PROBLEM STATEMENT:
Lines of the data that contain the word "简单基本状态良好" are the ones to copy.

SOURCE DATA:
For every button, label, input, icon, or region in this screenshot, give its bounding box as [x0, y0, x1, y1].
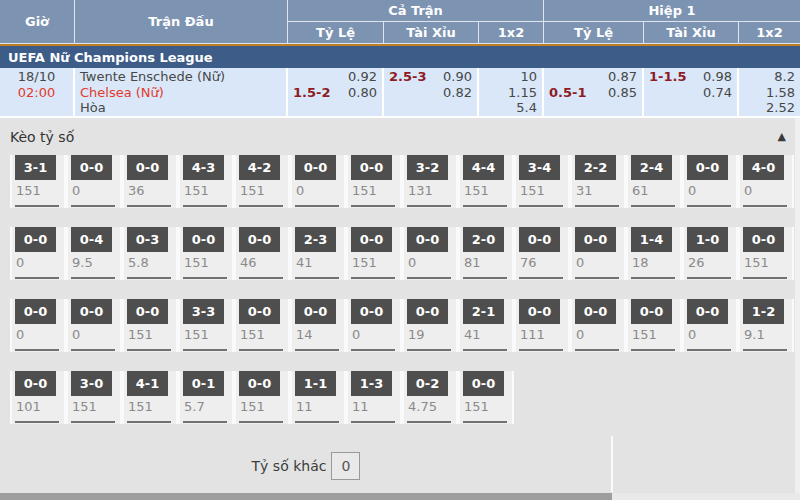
score-odds: 151 [516, 180, 568, 198]
full-handicap-home-odds[interactable]: 0.92 [348, 69, 377, 85]
horizontal-scrollbar-thumb[interactable] [0, 493, 612, 500]
score-label: 0-0 [351, 227, 392, 252]
score-cell[interactable]: 2-141 [458, 299, 514, 352]
score-cell[interactable]: 0-0151 [234, 299, 290, 352]
score-cell[interactable]: 0-0151 [346, 227, 402, 280]
score-cell[interactable]: 0-0151 [178, 227, 234, 280]
correct-score-title: Kèo tỷ số [10, 129, 74, 145]
score-label: 3-3 [183, 299, 224, 324]
score-cell[interactable]: 4-2151 [234, 155, 290, 208]
score-underline [295, 277, 339, 279]
full-over-odds[interactable]: 0.90 [443, 69, 472, 85]
half-handicap-away-odds[interactable]: 0.85 [608, 85, 637, 101]
header-half-1x2: 1x2 [739, 22, 800, 44]
half-over-odds[interactable]: 0.98 [703, 69, 732, 85]
score-cell[interactable]: 4-1151 [122, 371, 178, 424]
score-cell[interactable]: 1-026 [682, 227, 738, 280]
score-cell[interactable]: 3-0151 [66, 371, 122, 424]
score-cell[interactable]: 0-0151 [234, 371, 290, 424]
score-underline [463, 277, 507, 279]
score-cell[interactable]: 0-00 [570, 227, 626, 280]
score-cell[interactable]: 3-1151 [10, 155, 66, 208]
score-cell[interactable]: 4-4151 [458, 155, 514, 208]
full-1x2-draw[interactable]: 5.4 [484, 100, 537, 116]
league-name: UEFA Nữ Champions League [8, 50, 213, 65]
score-odds: 76 [516, 252, 568, 270]
score-cell[interactable]: 0-15.7 [178, 371, 234, 424]
score-odds: 0 [572, 252, 624, 270]
score-cell[interactable]: 0-0111 [514, 299, 570, 352]
header-match-column: Trận Đấu [75, 0, 288, 44]
score-underline [351, 421, 395, 423]
score-cell[interactable]: 0-00 [290, 155, 346, 208]
score-cell[interactable]: 0-35.8 [122, 227, 178, 280]
score-cell[interactable]: 0-0151 [346, 155, 402, 208]
score-cell[interactable]: 0-24.75 [402, 371, 458, 424]
score-cell[interactable]: 0-0151 [458, 371, 514, 424]
score-cell[interactable]: 2-231 [570, 155, 626, 208]
score-cell[interactable]: 0-00 [570, 299, 626, 352]
score-cell[interactable]: 0-0101 [10, 371, 66, 424]
score-odds: 151 [180, 252, 232, 270]
half-overunder-cell: 1-1.50.98 0.74 [644, 68, 739, 116]
score-cell[interactable]: 0-00 [66, 299, 122, 352]
header-half-handicap: Tỷ Lệ [544, 22, 644, 44]
score-cell[interactable]: 0-49.5 [66, 227, 122, 280]
vertical-scrollbar-track[interactable] [795, 118, 800, 493]
other-score-input[interactable]: 0 [331, 452, 360, 480]
home-team[interactable]: Twente Enschede (Nữ) [80, 69, 281, 85]
score-cell[interactable]: 0-00 [10, 299, 66, 352]
half-1x2-away[interactable]: 1.58 [744, 85, 795, 101]
score-odds: 0 [684, 324, 736, 342]
score-cell[interactable]: 1-311 [346, 371, 402, 424]
score-cell[interactable]: 0-036 [122, 155, 178, 208]
away-team[interactable]: Chelsea (Nữ) [80, 85, 281, 101]
full-1x2-away[interactable]: 1.15 [484, 85, 537, 101]
score-cell[interactable]: 0-076 [514, 227, 570, 280]
horizontal-scrollbar-track[interactable] [0, 493, 800, 500]
header-full-time-group: Cả Trận [288, 0, 544, 22]
score-cell[interactable]: 0-00 [346, 299, 402, 352]
full-under-odds[interactable]: 0.82 [443, 85, 472, 101]
score-cell[interactable]: 0-00 [682, 299, 738, 352]
score-cell[interactable]: 0-00 [66, 155, 122, 208]
score-cell[interactable]: 3-2131 [402, 155, 458, 208]
score-cell[interactable]: 4-3151 [178, 155, 234, 208]
score-label: 0-0 [463, 371, 504, 396]
score-odds: 151 [12, 180, 64, 198]
score-odds: 5.7 [180, 396, 232, 414]
score-cell[interactable]: 1-29.1 [738, 299, 794, 352]
half-under-odds[interactable]: 0.74 [703, 85, 732, 101]
score-cell[interactable]: 0-019 [402, 299, 458, 352]
score-cell[interactable]: 0-046 [234, 227, 290, 280]
score-cell[interactable]: 0-00 [402, 227, 458, 280]
score-odds: 0 [292, 180, 344, 198]
collapse-arrow-icon[interactable]: ▲ [778, 130, 786, 143]
score-odds: 11 [348, 396, 400, 414]
score-cell[interactable]: 0-00 [682, 155, 738, 208]
score-cell[interactable]: 2-341 [290, 227, 346, 280]
score-cell[interactable]: 1-418 [626, 227, 682, 280]
score-label: 3-2 [407, 155, 448, 180]
score-odds: 0 [12, 252, 64, 270]
full-handicap-away-odds[interactable]: 0.80 [348, 85, 377, 101]
score-cell[interactable]: 1-111 [290, 371, 346, 424]
full-1x2-home[interactable]: 10 [484, 69, 537, 85]
score-cell[interactable]: 0-0151 [626, 299, 682, 352]
score-cell[interactable]: 0-014 [290, 299, 346, 352]
score-odds: 151 [236, 396, 288, 414]
half-1x2-draw[interactable]: 2.52 [744, 100, 795, 116]
score-cell[interactable]: 0-0151 [738, 227, 794, 280]
score-cell[interactable]: 0-0151 [122, 299, 178, 352]
score-cell[interactable]: 2-461 [626, 155, 682, 208]
score-cell[interactable]: 4-00 [738, 155, 794, 208]
half-handicap-home-odds[interactable]: 0.87 [608, 69, 637, 85]
score-underline [351, 277, 395, 279]
match-row: 18/10 02:00 Twente Enschede (Nữ) Chelsea… [0, 68, 800, 116]
half-1x2-home[interactable]: 8.2 [744, 69, 795, 85]
score-cell[interactable]: 0-00 [10, 227, 66, 280]
score-cell[interactable]: 2-081 [458, 227, 514, 280]
score-cell[interactable]: 3-4151 [514, 155, 570, 208]
score-cell[interactable]: 3-3151 [178, 299, 234, 352]
score-label: 1-2 [743, 299, 784, 324]
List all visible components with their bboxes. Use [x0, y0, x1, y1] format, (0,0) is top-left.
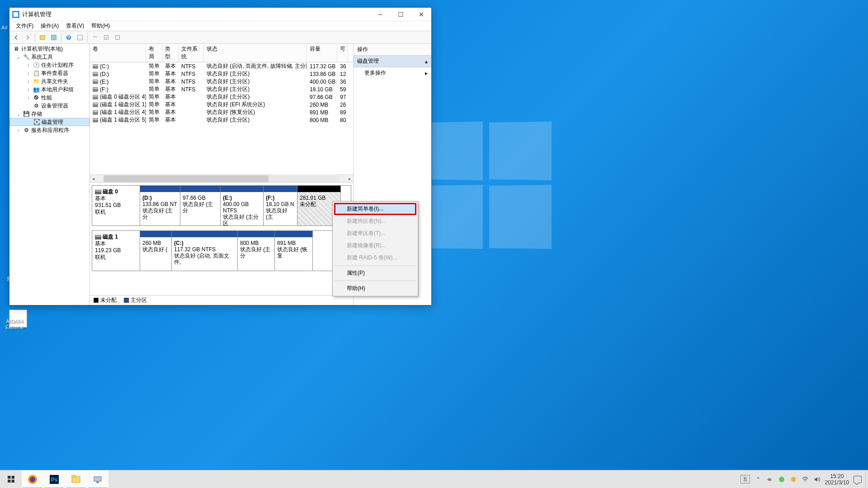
disk[interactable]: 磁盘 1基本119.23 GB联机260 MB状态良好 ((C:)117.32 … [92, 230, 351, 271]
tree-systools[interactable]: ⌄🔧系统工具 [9, 53, 90, 61]
tree-devmgr[interactable]: ⚙设备管理器 [9, 102, 90, 110]
system-tray[interactable]: 五 ⌃ 15:20 2021/3/10 [737, 470, 865, 488]
ime-indicator[interactable]: 五 [741, 475, 750, 483]
partition[interactable]: 97.66 GB状态良好 (主分 [180, 186, 221, 225]
taskbar[interactable]: Ps 五 ⌃ 15:20 2021/3/10 [0, 470, 868, 488]
ctx-new-simple-volume[interactable]: 新建简单卷(I)... [334, 203, 416, 215]
toolbar-icon-2[interactable] [49, 33, 59, 42]
toolbar-icon-5[interactable] [101, 33, 111, 42]
partition[interactable]: (E:)400.00 GB NTFS状态良好 (主分区 [221, 186, 264, 225]
table-row[interactable]: (E:)简单基本NTFS状态良好 (主分区)400.00 GB36 [90, 78, 353, 85]
table-row[interactable]: (F:)简单基本NTFS状态良好 (主分区)18.10 GB59 [90, 85, 353, 93]
col-status[interactable]: 状态 [204, 44, 307, 62]
taskbar-explorer[interactable] [65, 470, 87, 488]
tray-chevron-icon[interactable]: ⌃ [755, 476, 762, 483]
volume-header[interactable]: 卷 布局 类型 文件系统 状态 容量 可 [90, 44, 353, 62]
tree-perf[interactable]: ›🛇性能 [9, 94, 90, 102]
partition[interactable]: (F:)18.10 GB N状态良好 (主 [264, 186, 297, 225]
tree-services[interactable]: ›⚙服务和应用程序 [9, 126, 90, 134]
tray-security-icon[interactable] [790, 476, 797, 483]
partition[interactable]: (C:)117.32 GB NTFS状态良好 (启动, 页面文件, [172, 231, 238, 271]
tree-users[interactable]: ›👥本地用户和组 [9, 85, 90, 94]
toolbar-icon-4[interactable] [90, 33, 100, 42]
table-row[interactable]: (D:)简单基本NTFS状态良好 (主分区)133.86 GB12 [90, 70, 353, 78]
svg-rect-18 [96, 482, 99, 483]
minimize-button[interactable]: ─ [370, 8, 391, 21]
table-row[interactable]: (磁盘 1 磁盘分区 4)简单基本状态良好 (恢复分区)891 MB89 [90, 108, 353, 116]
tray-onedrive-icon[interactable] [766, 476, 774, 483]
tree-eventviewer[interactable]: ›📋事件查看器 [9, 69, 90, 77]
tray-wifi-icon[interactable] [802, 476, 809, 483]
partition[interactable]: 800 MB状态良好 (主分 [238, 231, 275, 271]
scroll-left-icon[interactable]: ◂ [90, 175, 97, 182]
collapse-icon: ▴ [425, 58, 428, 65]
window-title: 计算机管理 [22, 10, 370, 19]
nav-fwd-icon[interactable] [23, 33, 33, 42]
col-volume[interactable]: 卷 [90, 44, 146, 62]
toolbar-icon-6[interactable] [113, 33, 123, 42]
scroll-right-icon[interactable]: ▸ [346, 175, 353, 182]
disk[interactable]: 磁盘 0基本931.51 GB联机(D:)133.86 GB NT状态良好 (主… [92, 185, 351, 226]
tree-root[interactable]: 🖥计算机管理(本地) [9, 45, 90, 53]
col-type[interactable]: 类型 [162, 44, 179, 62]
ctx-new-striped-volume: 新建带区卷(T)... [334, 227, 416, 239]
clock[interactable]: 15:20 2021/3/10 [825, 473, 849, 486]
taskbar-photoshop[interactable]: Ps [43, 470, 65, 488]
menu-action[interactable]: 操作(A) [37, 21, 62, 31]
col-layout[interactable]: 布局 [146, 44, 162, 62]
table-row[interactable]: (磁盘 1 磁盘分区 5)简单基本状态良好 (主分区)800 MB80 [90, 116, 353, 124]
nav-tree[interactable]: 🖥计算机管理(本地) ⌄🔧系统工具 ›🕐任务计划程序 ›📋事件查看器 ›📁共享文… [9, 44, 90, 305]
partition[interactable]: (D:)133.86 GB NT状态良好 (主分 [140, 186, 180, 225]
tray-app-icon[interactable] [778, 476, 785, 483]
close-button[interactable]: ✕ [411, 8, 431, 21]
col-free[interactable]: 可 [337, 44, 348, 62]
titlebar[interactable]: 计算机管理 ─ ☐ ✕ [9, 8, 431, 21]
disk-info[interactable]: 磁盘 1基本119.23 GB联机 [92, 231, 140, 271]
volume-icon [93, 95, 98, 99]
disk-graphical-view: 磁盘 0基本931.51 GB联机(D:)133.86 GB NT状态良好 (主… [90, 183, 353, 295]
svg-rect-15 [72, 477, 80, 483]
app-icon [12, 11, 19, 18]
actions-more[interactable]: 更多操作▸ [354, 67, 431, 79]
tree-scheduler[interactable]: ›🕐任务计划程序 [9, 61, 90, 69]
scroll-thumb[interactable] [104, 175, 269, 182]
tree-diskmgmt[interactable]: 💽磁盘管理 [9, 118, 90, 126]
legend-primary: 主分区 [124, 296, 147, 304]
partition[interactable]: 260 MB状态良好 ( [140, 231, 172, 271]
toolbar-icon-3[interactable] [75, 33, 85, 42]
taskbar-firefox[interactable] [22, 470, 43, 488]
ctx-properties[interactable]: 属性(P) [334, 267, 416, 279]
col-capacity[interactable]: 容量 [307, 44, 337, 62]
notification-icon[interactable] [854, 476, 862, 483]
ctx-help[interactable]: 帮助(H) [334, 282, 416, 295]
menu-file[interactable]: 文件(F) [12, 21, 37, 31]
start-button[interactable] [0, 470, 22, 488]
context-menu: 新建简单卷(I)... 新建跨区卷(N)... 新建带区卷(T)... 新建镜像… [332, 201, 418, 296]
table-row[interactable]: (C:)简单基本NTFS状态良好 (启动, 页面文件, 故障转储, 主分区)11… [90, 62, 353, 70]
maximize-button[interactable]: ☐ [391, 8, 411, 21]
help-icon[interactable]: ? [64, 33, 74, 42]
menu-help[interactable]: 帮助(H) [88, 21, 113, 31]
hscrollbar[interactable]: ◂ ▸ [90, 174, 353, 182]
tree-shared[interactable]: ›📁共享文件夹 [9, 77, 90, 85]
volume-icon [93, 110, 98, 115]
menubar: 文件(F) 操作(A) 查看(V) 帮助(H) [9, 21, 431, 31]
taskbar-compmgmt[interactable] [87, 470, 108, 488]
show-desktop-button[interactable] [865, 470, 868, 488]
actions-group[interactable]: 磁盘管理▴ [354, 56, 431, 67]
table-row[interactable]: (磁盘 0 磁盘分区 4)简单基本状态良好 (主分区)97.66 GB97 [90, 93, 353, 101]
toolbar-icon-1[interactable] [38, 33, 47, 42]
date: 2021/3/10 [825, 479, 849, 486]
menu-view[interactable]: 查看(V) [62, 21, 88, 31]
volume-icon [93, 103, 98, 107]
col-fs[interactable]: 文件系统 [179, 44, 204, 62]
nav-back-icon[interactable] [11, 33, 21, 42]
actions-header: 操作 [354, 44, 431, 56]
disk-info[interactable]: 磁盘 0基本931.51 GB联机 [92, 186, 140, 225]
tray-volume-icon[interactable] [813, 476, 821, 483]
tree-storage[interactable]: ⌄💾存储 [9, 110, 90, 118]
table-row[interactable]: (磁盘 1 磁盘分区 1)简单基本状态良好 (EFI 系统分区)260 MB26 [90, 101, 353, 108]
toolbar: ? [9, 31, 431, 44]
svg-rect-4 [78, 35, 83, 40]
partition[interactable]: 891 MB状态良好 (恢复 [275, 231, 313, 271]
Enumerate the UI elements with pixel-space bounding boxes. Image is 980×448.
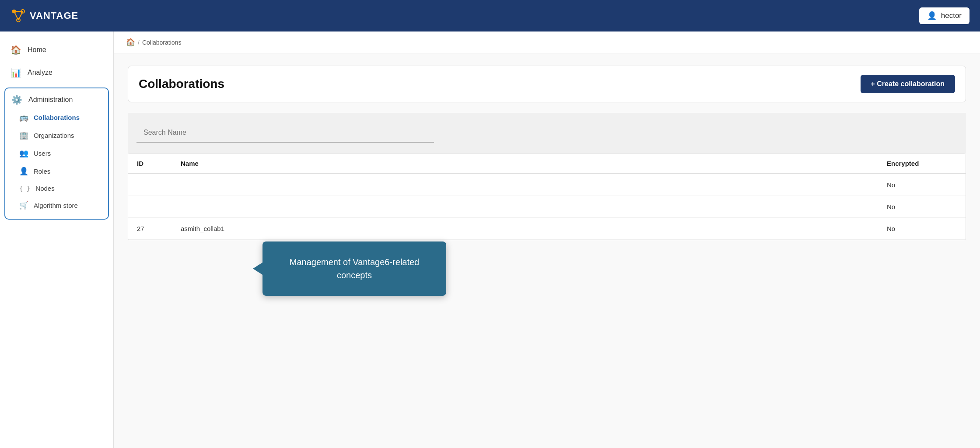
content-area: Collaborations + Create collaboration ID…: [114, 53, 980, 448]
sidebar-item-roles[interactable]: 👤 Roles: [16, 162, 102, 180]
roles-label: Roles: [34, 168, 50, 175]
organizations-label: Organizations: [34, 132, 74, 139]
col-encrypted: Encrypted: [887, 160, 957, 167]
tooltip-text: Management of Vantage6-related concepts: [290, 257, 420, 280]
breadcrumb-current: Collaborations: [142, 39, 182, 46]
sidebar-item-users[interactable]: 👥 Users: [16, 144, 102, 162]
user-icon: 👤: [927, 11, 937, 21]
username-label: hector: [941, 11, 962, 20]
algorithm-store-icon: 🛒: [19, 201, 28, 210]
body-layout: 🏠 Home 📊 Analyze ⚙️ Administration 🚌 Col…: [0, 32, 980, 448]
admin-header-row[interactable]: ⚙️ Administration: [11, 93, 102, 108]
table-row[interactable]: No: [128, 196, 966, 218]
sidebar-item-home[interactable]: 🏠 Home: [0, 38, 113, 61]
svg-line-5: [18, 11, 23, 20]
collaborations-table: ID Name Encrypted No No 27 asmith_collab…: [128, 153, 966, 240]
users-label: Users: [34, 150, 51, 157]
sidebar-home-label: Home: [28, 46, 46, 54]
algorithm-store-label: Algorithm store: [34, 202, 78, 209]
col-id: ID: [137, 160, 181, 167]
tooltip-overlay: Management of Vantage6-related concepts: [262, 242, 446, 296]
search-section: [128, 113, 966, 153]
roles-icon: 👤: [19, 167, 28, 176]
nodes-icon: { }: [19, 185, 30, 192]
users-icon: 👥: [19, 149, 28, 158]
table-row[interactable]: 27 asmith_collab1 No: [128, 218, 966, 240]
sidebar-item-organizations[interactable]: 🏢 Organizations: [16, 126, 102, 144]
nodes-label: Nodes: [35, 185, 54, 192]
row3-encrypted: No: [887, 225, 957, 232]
breadcrumb-home-icon[interactable]: 🏠: [126, 38, 135, 47]
sidebar-item-algorithm-store[interactable]: 🛒 Algorithm store: [16, 196, 102, 214]
logo-icon: [10, 8, 26, 24]
row1-encrypted: No: [887, 181, 957, 189]
row3-id: 27: [137, 225, 181, 232]
logo-text: VANTAGE: [30, 10, 78, 21]
home-icon: 🏠: [10, 45, 21, 55]
user-menu-button[interactable]: 👤 hector: [919, 7, 970, 24]
tooltip-arrow: [253, 262, 262, 275]
search-input[interactable]: [136, 123, 434, 143]
breadcrumb-separator: /: [138, 39, 140, 46]
analyze-icon: 📊: [10, 67, 21, 78]
row2-encrypted: No: [887, 203, 957, 210]
collaborations-label: Collaborations: [34, 114, 80, 121]
row3-name: asmith_collab1: [181, 225, 887, 232]
table-header: ID Name Encrypted: [128, 154, 966, 174]
svg-line-4: [14, 11, 18, 20]
admin-subitems: 🚌 Collaborations 🏢 Organizations 👥 Users…: [11, 108, 102, 214]
sidebar-admin-group: ⚙️ Administration 🚌 Collaborations 🏢 Org…: [4, 88, 109, 220]
table-row[interactable]: No: [128, 174, 966, 196]
sidebar: 🏠 Home 📊 Analyze ⚙️ Administration 🚌 Col…: [0, 32, 114, 448]
breadcrumb: 🏠 / Collaborations: [114, 32, 980, 53]
collaborations-icon: 🚌: [19, 113, 28, 122]
app-header: VANTAGE 👤 hector: [0, 0, 980, 32]
create-collaboration-button[interactable]: + Create collaboration: [861, 75, 956, 93]
sidebar-item-analyze[interactable]: 📊 Analyze: [0, 61, 113, 84]
organizations-icon: 🏢: [19, 131, 28, 140]
admin-label: Administration: [28, 96, 73, 104]
page-header: Collaborations + Create collaboration: [128, 66, 966, 102]
col-name: Name: [181, 160, 887, 167]
main-content: 🏠 / Collaborations Collaborations + Crea…: [114, 32, 980, 448]
page-title: Collaborations: [139, 77, 224, 91]
logo: VANTAGE: [10, 8, 78, 24]
admin-icon: ⚙️: [11, 94, 22, 105]
sidebar-item-nodes[interactable]: { } Nodes: [16, 180, 102, 196]
sidebar-analyze-label: Analyze: [28, 69, 52, 77]
sidebar-item-collaborations[interactable]: 🚌 Collaborations: [16, 108, 102, 126]
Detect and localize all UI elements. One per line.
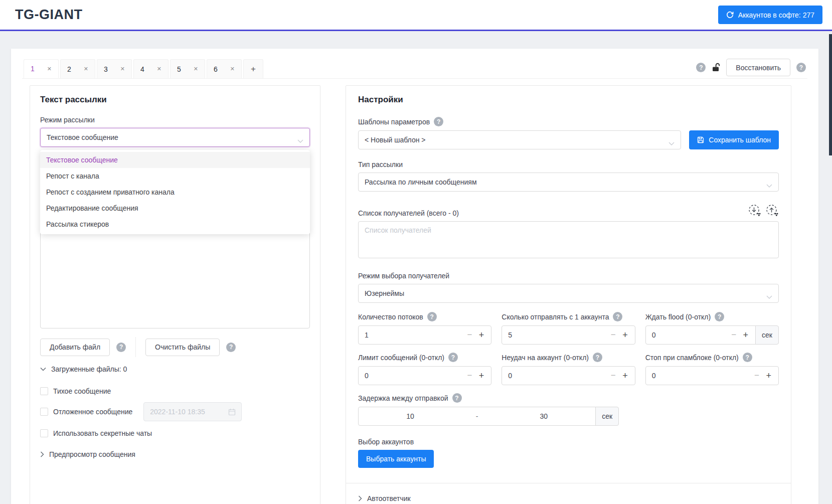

ANSWER BELOW:
table-row[interactable]: (磁盘 1 磁盘分区 4)简单基本状态良好 (恢复分区)891 MB89 [90, 108, 353, 116]
table-row[interactable]: (磁盘 1 磁盘分区 5)简单基本状态良好 (主分区)800 MB80 [90, 116, 353, 124]
table-row[interactable]: (磁盘 0 磁盘分区 4)简单基本状态良好 (主分区)97.66 GB97 [90, 93, 353, 101]
table-row[interactable]: (磁盘 1 磁盘分区 1)简单基本状态良好 (EFI 系统分区)260 MB26 [90, 101, 353, 108]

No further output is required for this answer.